“The East Coast Trail unites genuine wilderness hiking with richly historic communities from Topsail Beach, to Cape St. Francis, to Cappahayden. The paths of the East Coast Trail take you past towering cliffs and headlands, sea stacks, deep fjords, and a natural wave-driven geyser called the Spout. Experience abandoned settlements, lighthouses, ecological reserves, seabird colonies, whales, icebergs, the world’s southernmost caribou herd, historic sites, a 50-metre suspension bridge, two active archaeological dig sites, and many more attractions.”
-East Coast Trail Association
Dear People of the Future: The year is 2022. The month is January.

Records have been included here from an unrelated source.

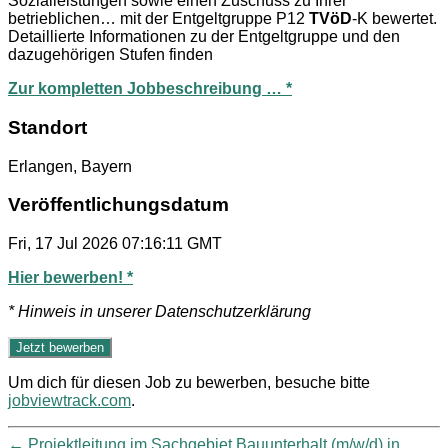
Sozialleistungen sowie einen Zuschuss zu Ihrer
betrieblichen… mit der Entgeltgruppe P12
TVöD
-K bewertet.
Detaillierte Informationen zu der Entgeltgruppe und den
dazugehörigen Stufen finden
Zur kompletten Jobbeschreibung … *
Standort
Erlangen, Bayern
Veröffentlichungsdatum
Fri, 17 Jul 2026 07:16:11 GMT
Hier bewerben! *
* Hinweis in unserer Datenschutzerklärung
Um dich für diesen Job zu bewerben, besuche bitte
jobviewtrack.com
.
←
Projektleitung im Sachgebiet Bauunterhalt (m/w/d) in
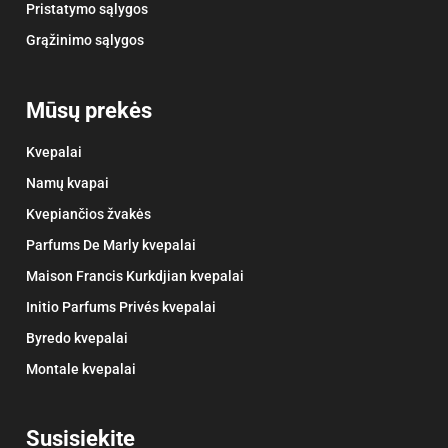
Pristatymo sąlygos
Grąžinimo sąlygos
Mūsų prekės
Kvepalai
Namų kvapai
Kvepiančios žvakės
Parfums De Marly kvepalai
Maison Francis Kurkdjian kvepalai
Initio Parfums Privés kvepalai
Byredo kvepalai
Montale kvepalai
Susisiekite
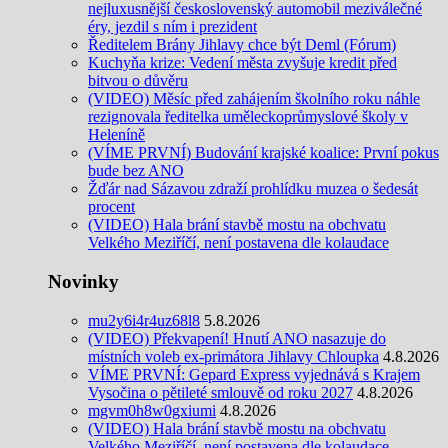
nejluxusnější československý automobil meziválečné
éry, jezdil s ním i prezident
Ředitelem Brány Jihlavy chce být Deml (Fórum)
Kuchyňa krize: Vedení města zvyšuje kredit před
bitvou o důvěru
(VIDEO) Měsíc před zahájením školního roku náhle
rezignovala ředitelka uměleckoprůmyslové školy v
Heleníně
(VÍME PRVNÍ) Budování krajské koalice: První pokus
bude bez ANO
Žďár nad Sázavou zdraží prohlídku muzea o šedesát
procent
(VIDEO) Hala brání stavbě mostu na obchvatu
Velkého Meziříčí, není postavena dle kolaudace
Novinky
mu2y6i4r4uz68l8
5.8.2026
(VIDEO) Překvapení! Hnutí ANO nasazuje do
místních voleb ex-primátora Jihlavy Chloupka
4.8.2026
VÍME PRVNÍ: Gepard Express vyjednává s Krajem
Vysočina o pětileté smlouvě od roku 2027
4.8.2026
mgvm0h8w0gxiumi
4.8.2026
(VIDEO) Hala brání stavbě mostu na obchvatu
Velkého Meziříčí, není postavena dle kolaudace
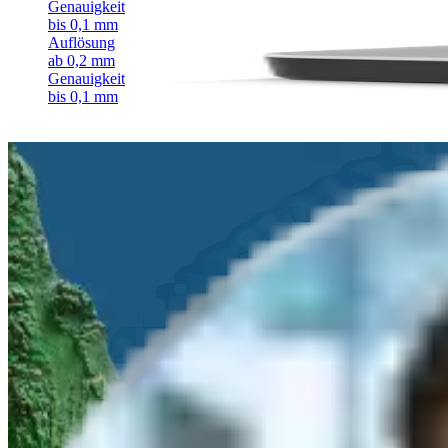
Genauigkeit
bis 0,1 mm
Auflösung
ab 0,2 mm
Genauigkeit
bis 0,1 mm
Angebots- und Beratungsanfrage
Nennen Sie uns Ihr Anliegen und wir melden uns innerhalb von
24 S
Vor-Ort Termin
oder
Online Demo
Anwendungsorientierte
Systemauswahl
Ihr
persönlicher Ansprechpartner
bei algona
Woran sind Sie interessiert?
Produktberatung
Produktvorführung
Infomaterial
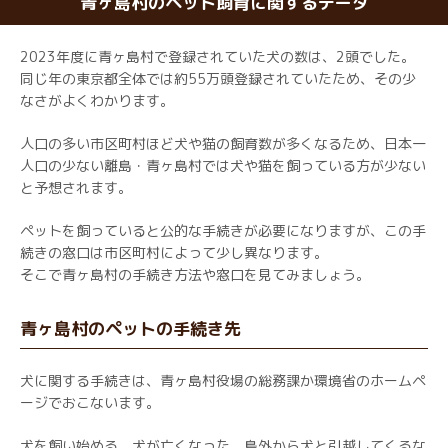
青ヶ島村のペット飼育に関するデータ
2023年度に青ヶ島村で登録されていた犬の数は、2頭でした。
同じ年の東京都全体では約55万頭登録されていたため、その少
なさがよくわかります。
人口の多い市区町村ほど犬や猫の飼育数が多くなるため、日本一
人口の少ない離島・青ヶ島村では犬や猫を飼っている方が少ない
と予想されます。
ペットを飼っていると公的な手続きが必要になりますが、この手
続きの窓口は市区町村によって少し異なります。
そこで青ヶ島村の手続き方法や窓口を見てみましょう。
青ヶ島村のペットの手続き先
犬に関する手続きは、青ヶ島村役場の総務課か環境省のホームペ
ージでおこないます。
犬を飼い始める、犬が亡くなった、島外から犬と引越してくるな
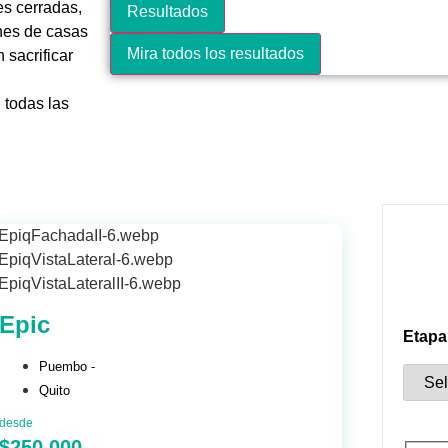
es cerradas,
Resultados
ones de casas
Mira todos los resultados
sacrificar
 todas las
Epic
Etapa
Puembo -
Quito
desde
$250.000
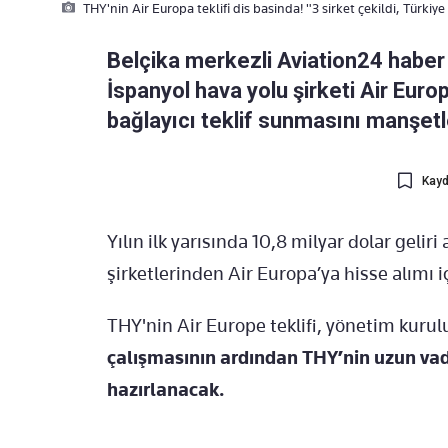
THY'nin Air Europa teklifi dis basinda! "3 sirket çekildi, Türkiye
Belçika merkezli Aviation24 haber s
İspanyol hava yolu şirketi Air Europ
bağlayıcı teklif sunmasını manşetle
Kayd
Yılın ilk yarısında 10,8 milyar dolar geliri
şirketlerinden Air Europa’ya hisse alımı iç
THY'nin Air Europe teklifi, yönetim kurul
çalışmasının ardından THY’nin uzun vad
hazırlanacak.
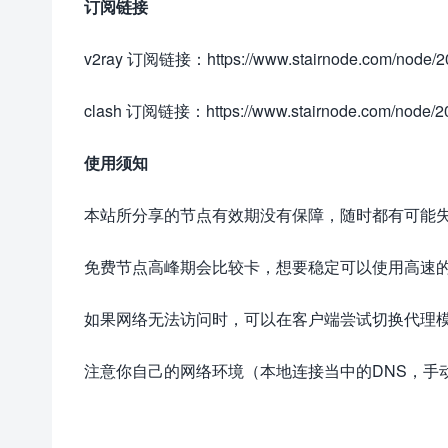
订阅链接
v2ray 订阅链接：https://www.stairnode.com/node/20
clash 订阅链接：https://www.stairnode.com/node/20
使用须知
本站所分享的节点有效期没有保障，随时都有可能
免费节点高峰期会比较卡，想要稳定可以使用高速
如果网络无法访问时，可以在客户端尝试切换代理
注意你自己的网络环境（本地连接当中的DNS，手动配置一下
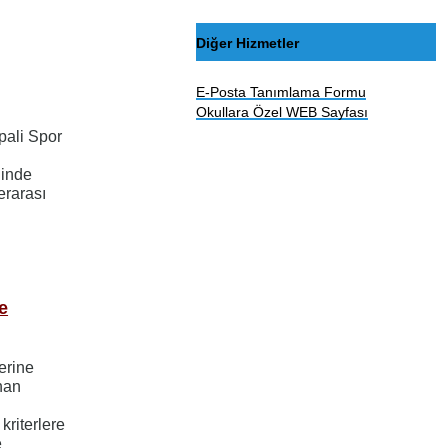
Diğer Hizmetler
E-Posta Tanımlama Formu
Okullara Özel WEB Sayfası
pali Spor
ğinde
erarası
e
erine
ınan
kriterlere
e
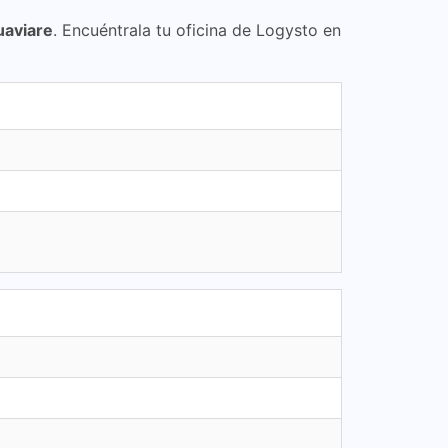
uaviare
. Encuéntrala tu oficina de Logysto en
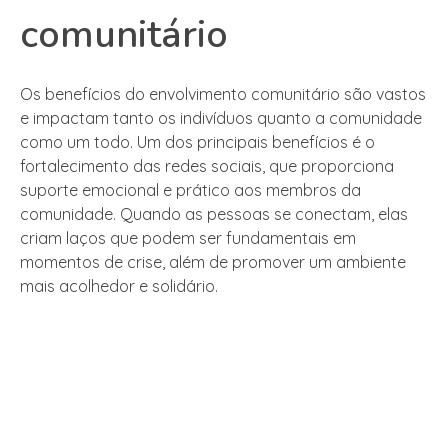
comunitário
Os benefícios do envolvimento comunitário são vastos
e impactam tanto os indivíduos quanto a comunidade
como um todo. Um dos principais benefícios é o
fortalecimento das redes sociais, que proporciona
suporte emocional e prático aos membros da
comunidade. Quando as pessoas se conectam, elas
criam laços que podem ser fundamentais em
momentos de crise, além de promover um ambiente
mais acolhedor e solidário.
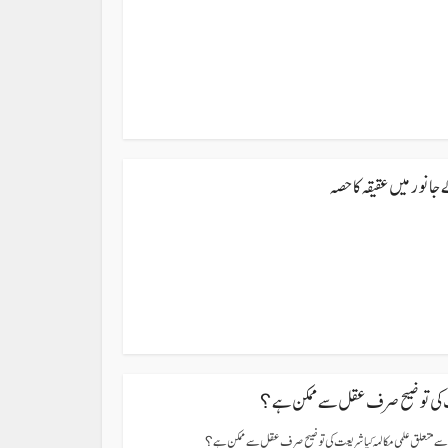
جانورمیں عقیقہ کا حصہ
ت کی توضیح صرف عقل سے ممکن ہے؟
ے متعلق علمی مکالمہ کیا شریعت کی توضیح صرف عقل سے ممکن ہے؟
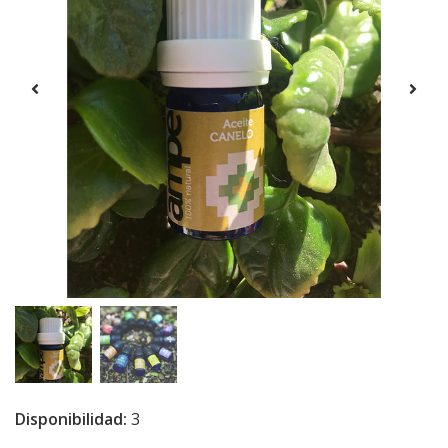
Disponibilidad:
3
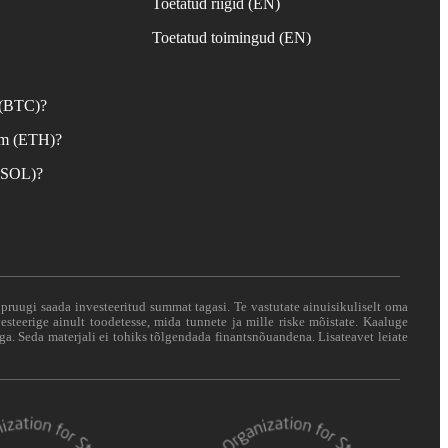
Toetatud riigid (EN)
d
Toetatud toimingud (EN)
 (BTC)?
um (ETH)?
 (SOL)?
i pruugi saada investeeritud summat tagasi. Te vastutate ainuisikuliselt oma
esteerige ainult toodetesse, mida tunnete ja mille riske mõistate. Kaaluge
ga. Seda materjali ei tohiks tõlgendada finantsnõuandena. Lisateavet leiate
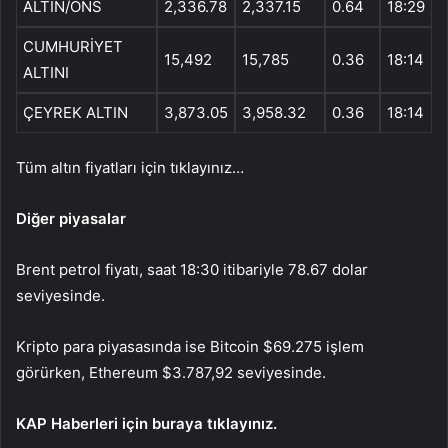
ALTIN/ONS
2,336.78
2,337.15
0.64
18:29
CUMHURİYET
15,492
15,785
0.36
18:14
ALTINI
ÇEYREK ALTIN
3,873.05
3,958.32
0.36
18:14
Tüm altın fiyatları için tıklayınız…
Diğer piyasalar
Brent petrol fiyatı, saat 18:30 itibariyle 78.67 dolar
seviyesinde.
Kripto para piyasasında ise Bitcoin $69.275 işlem
görürken, Ethereum $3.787,92 seviyesinde.
KAP Haberleri için buraya tıklayınız.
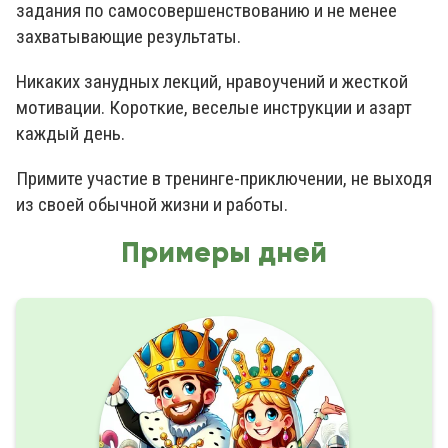
задания по самосовершенствованию и не менее
захватывающие результаты.
Никаких занудных лекций, нравоучений и жесткой
мотивации. Короткие, веселые инструкции и азарт
каждый день.
Примите участие в тренинге-приключении, не выходя
из своей обычной жизни и работы.
Примеры дней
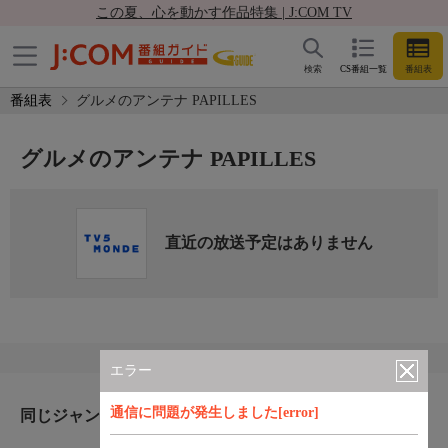
この夏、心を動かす作品特集 | J:COM TV
検索
CS番組一覧
番組表
番組表
グルメのアンテナ PAPILLES
グルメのアンテナ PAPILLES
直近の放送予定はありません
エラー
通信に問題が発生しました[error]
同じジャンルのおすすめ番組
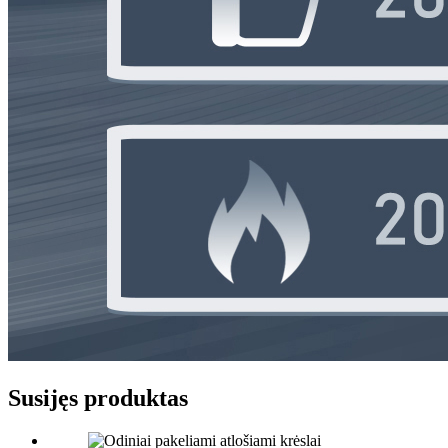
Susijęs produktas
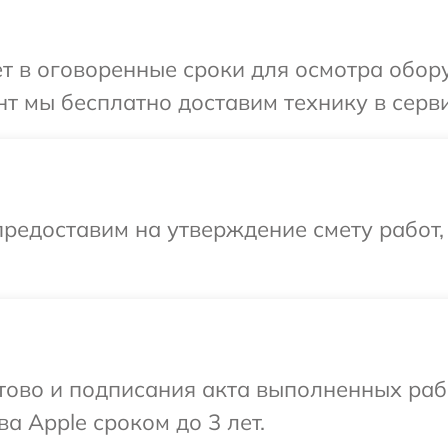
т в оговоренные сроки для осмотра обору
т мы бесплатно доставим технику в серви
редоставим на утверждение смету работ,
готово и подписания акта выполненных р
а Apple сроком до 3 лет.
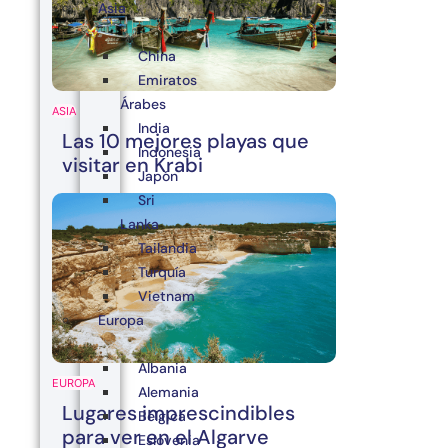
Asia
China
Emiratos
Árabes
ASIA
India
Las 10 mejores playas que
Indonesia
visitar en Krabi
Japón
Sri
Lanka
Tailandia
Turquía
Vietnam
Europa
Albania
EUROPA
Alemania
Lugares imprescindibles
Bélgica
para ver en el Algarve
Eslovenia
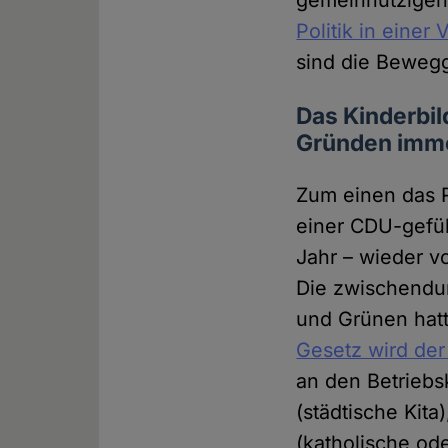
gemeinnützige
Politik in einer
sind die Beweg
Das Kinderbil
Gründen imme
Zum einen das R
einer CDU-gefüh
Jahr – wieder v
Die zwischendu
und Grünen hatt
Gesetz wird der
an den Betriebs
(städtische Kita
(katholische ode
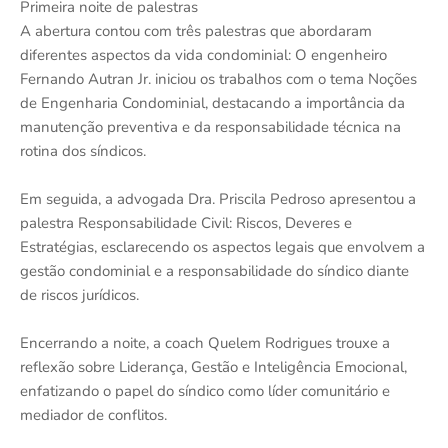
Primeira noite de palestras
A abertura contou com três palestras que abordaram
diferentes aspectos da vida condominial: O engenheiro
Fernando Autran Jr. iniciou os trabalhos com o tema Noções
de Engenharia Condominial, destacando a importância da
manutenção preventiva e da responsabilidade técnica na
rotina dos síndicos.
Em seguida, a advogada Dra. Priscila Pedroso apresentou a
palestra Responsabilidade Civil: Riscos, Deveres e
Estratégias, esclarecendo os aspectos legais que envolvem a
gestão condominial e a responsabilidade do síndico diante
de riscos jurídicos.
Encerrando a noite, a coach Quelem Rodrigues trouxe a
reflexão sobre Liderança, Gestão e Inteligência Emocional,
enfatizando o papel do síndico como líder comunitário e
mediador de conflitos.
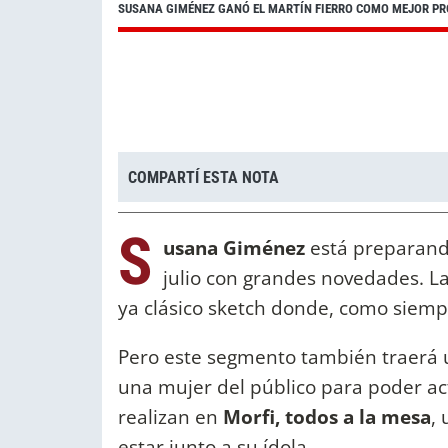
SUSANA GIMÉNEZ GANÓ EL MARTÍN FIERRO COMO MEJOR PR
COMPARTÍ ESTA NOTA
S
usana Giménez
está preparando
julio con grandes novedades. L
ya clásico sketch donde, como siempr
Pero este segmento también traerá un
una mujer del público para poder act
realizan en
Morfi, todos a la mesa
,
estar junto a su ídola.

The world has been gripped by COVID-19 for more than two years. Hopefully, COVID has mutated into a harmless cold by your time, but for the past two years it’s been making me cancel one hike after another. Impossible not to preface this introduction with mention of it, and noting the context under which I hiked the ECT, and that many people have died, and that humanity fought fiercely over toilet paper.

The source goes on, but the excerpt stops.